I have a lot of favourite books, but Northern Lights is something else. Undoubtedly brilliant, but then I'd read brilliant books by the time it was published when I was 12. It was the right book at the right time, I think, and it's continued to fascinate me ever since. But from the moment I saw the poster at the library made from the original paperback artwork by David Wyatt I was struck with intrigue and enchantment with a text that has continued to be a source of wonder and learning for me ever since.
(I'm a lot more lukewarm towards The Subtle Knife and particularly The Amber Spyglass incidentally. I do adore Lyra's Oxford and Once Upon A Time In The North though).
So I met reacted with something like euphoria to the announcement that The Book Of Dust - even better the first part of a whole TRILOGY of Books Of Dust - is finally to be released this autumn. I immediately wanted to make some art in celebration but have been stumped for a while as to what.

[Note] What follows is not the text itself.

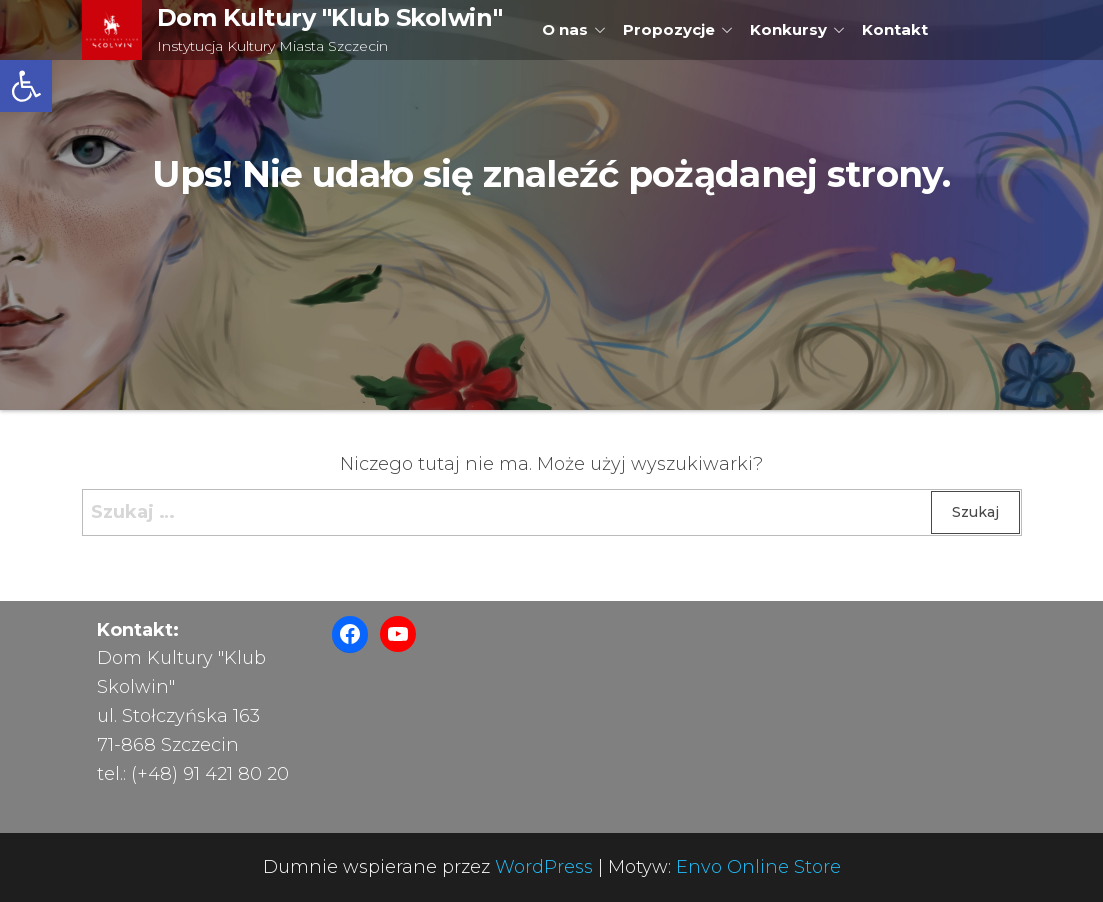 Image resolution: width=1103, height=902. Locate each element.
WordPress (544, 867)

It's possibly surprising that in all my years of both fascination with Northern Lights and with book design I've never really attempted to design a jacket for it before. I've created a lot of fanart for this book and trilogy. Half-finished graphic novel adaptations, tarot arcana, paintings...
But I think my feelings are so big and complex for the book I struggle to engage in the a project that involves boiling it all down to a simple, commercial image.
The other issue is that Northern Lights (or The Golden Compass as it is called in the United States and some other countries) has already had many a very good covers and there's no impetus to didactically recreate what has been already achieved successfully. As I mentioned, the original UK paperback artwork was a huge part of my initial fascination. The original hardback artwork, a beautifully executed illustration of the central 'Alethiometer' plot artifact, was also perfectly imagined and designed. I collect foreign-language editions of the book when I travel and there are a dozen beautiful covers for the book. Most books are lucky to get one.
So I am taking a particular angle on it to allow myself a way in. I'm avoiding the set of imagery that most artists have opted before: protagonist Lyra riding the armoured bear Iorek Byrnisson, or the Alethiometer.
I've also decided to somewhat follow stylistically in the graphic style I've set down before with my Wolves Of Willoughby Chase cover and my Mortal Engines cover. They're two of my favourite images from my portfolio, and they follow the same rules: a structure illustrated, distorted and stylised to fit a portrait format page; typography inco-orperated in that illustration. The bus-in-the-rain creative I designed for Autumn 2015 and the pirate ship creative I designed for Autumn 2016 follow much the same rules but they take a different approach in using simpler shapes and more of a vector look than a hand-drawn/raster one, appropriate to reproduction at large sizes.
My vision for the Northern Lights cover is far more in line with the Willoughby Chase aesthetic.
In fact I'm tempted to let the third one in this set push the words-on-tall-structures thing towards being a project; to carry on honouring favourite children's books with similarly styled covers/posters. After all, I've noticed before the importance of place in children's fiction. The Academy from Ballet Shoes, Miss Minchin's school from A Little Princess, Green Knowe ... buildings literal and symbolic can be used to express so much about a book.